The requirements are:
- Find strings from an array (from here on called options) that include ALL the terms in ANY order
- Correctly highlight the matching terms - ie. insert a string before and after each matching term - I'm using
<u>
and</u>
here - Both the search query and options can be "anything"
For the sake of simplicity answers can concentrate on case-insensitive search through a list including only ASCII characters and assume that the term delimiter is a plain space - ie. a query entered as "Foo bar baz" means the search terms are ['foo', 'bar', 'baz']
.
To clarify:
- All terms must exist separately from each other in matched options - ie. shorter terms should not exist only as substrings of longer terms and no two terms should overlap
- Repeated search terms must exist in the option at least as many times as in the query
The final application is (perhaps not surprisingly) an autocomplete of sorts.
TL;DR
Most recent fiddle comparing the proposed algorithms side by side:
https://jsfiddle.net/Mikk3lRo/ndeuqn02/7/
(feel free to update this link if you add a new algorithm)jsPerf comparing algorithms in a somewhat more realistic / representative way - a few strings are basically "entered" one character at a time on each rep:
https://jsperf.com/comparison-of-algorithms-to-search-and-highlightAt this point it is clear (thanks to trincot's excellent base-comparison) that the majority of time used by the original implementations was spent on DOM-output. Its significance has been minimized as much as possible in the fiddle.
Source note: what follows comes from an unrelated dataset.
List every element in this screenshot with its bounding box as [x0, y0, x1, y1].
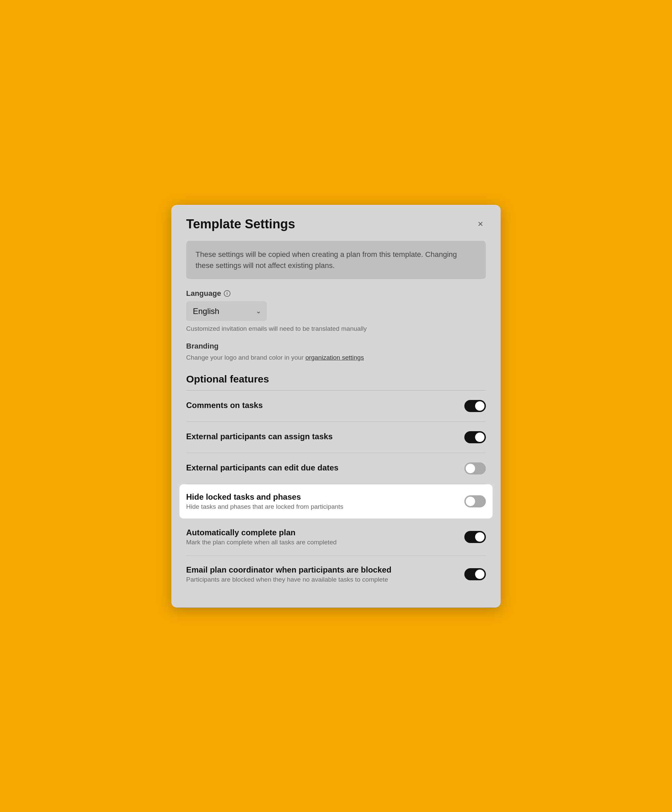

There is still a clear difference in performance between the algorithms in each search, but not one of them is consistently fastest on every keystroke. After revisiting and cleaning up my own "Divide and Conquer" it does outperform the others consistently in any realistic scenario I try though.
Tigregalis introduced the idea of a pre-run optimization, which seems reasonable given that options are unlikely to change between keystrokes. I have added (a function for) this to all methods here. The only algorithm where I saw an obvious benefit from it was in Skirtle's Permutations, but I'll encourage each answerer to consider if it might be useful for their own algorithms.
Some algorithms will be much easier to adapt than others. It is still my opinion that this will be more important than the minor performance differences in a real implementation.
Note that the current version of Tigregalis' Shrinking Set has a bug - I've excluded it from fiddle and jsperf until that is fixed.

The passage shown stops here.